As they gain in awareness of environmentally friendly farming practices, farmers need to organise the collection of waste products such as antibiotic bottles and in hollow concrete cylinders in front of the gates of farming ponds and collect garbage on a routine basis. In this way, they can help facilitate proper waste collection. At the same time, farmers and cooperative group members in the region need to be encouraged to come together to organise events to clean canals and aquaculture water resources, promote general hygiene and help spread positive actions throughout the aquaculture community.

Without the necessary funds and conditions to invest in the VietGAP aquaculture model, if farmers want to take into account their own long-term benefits, they need to reduce the stocking densities of the traditional intensive farming model or switch to an ecological farming model that combines fish and prawns Tieu (2014). If farmers seek to obtain immediate results, the productivity of high-density intensive prawn farming appears to be a better option, but in the long term, faced with increasing environmental pollution and unpredictable epidemics, these farmers are placing themselves at high risk. Therefore, the transition to an ecological farming model that combines, for example, prawns with rabbit fish, mullet, milkfish and grouper, can help to create long-term stability, lowered risk and reduced pressure on the environment. This will help decrease the occurrence of disease, resulting in a greatly reduced need for antibiotics and other inorganic chemicals in aquaculture practices.

Funding

This work was supported by National Foundation for Science and Technology Development [grant number II4.5-2013.21] and Vietnam Academy of Social Sciences [grant number 77/HDKH - KHXH].

Correction

This article was originally published with errors. This version has been amended as follows: funding information now includes the second funder, Vietnam Academy of Social Sciences [grant number 77/HDKH - KHXH].

Additional information

Notes on contributors

D.H. Bui

My name is Bui Duc Hung, a PhD in economics, and currently I am working as the director of Social Sciences Institution for The Central Region in Vietnam. I specialize in growth model in economics, restructuring the economy, regional economic development, regional links, green growth and sustainable development.

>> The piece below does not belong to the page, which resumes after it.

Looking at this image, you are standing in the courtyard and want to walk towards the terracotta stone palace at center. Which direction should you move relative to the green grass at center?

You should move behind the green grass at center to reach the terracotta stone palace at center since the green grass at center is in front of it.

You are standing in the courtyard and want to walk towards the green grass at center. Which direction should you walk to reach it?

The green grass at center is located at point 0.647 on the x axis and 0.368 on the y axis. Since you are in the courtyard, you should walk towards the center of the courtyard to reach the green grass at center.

This article is based on the research “Green agriculture development in Southern Central Provinces”. I have carried out since 2015. My research was a project of Vietnam government which funded by National Foundation for Science and Technology Development. This research has both theoretical and practice meanings because it mentions the contents of the green growth theories and green growth in agriculture in a relatively systematic way and contributing to implement Vietnam’s national strategy for green growth, especially green growth in agriculture in the South Central provinces.

Notes

1. The South Central region focused upon in this study includes the provinces of Da Nang, Quang Nam, Quang Ngai, Binh Dinh, Phu Yen, Khanh Hoa, Ninh Thuan and Binh Thuan.

2. These results are compiled from data from the General Statistics Office of Vietnam.

3. Biofloc technology is an aquaculture technology based on Biofloc particles. This technology can be used as feed for prawn and fish.

4. The VietGAP refer to a set of best practices for agricultural production in Vietnam.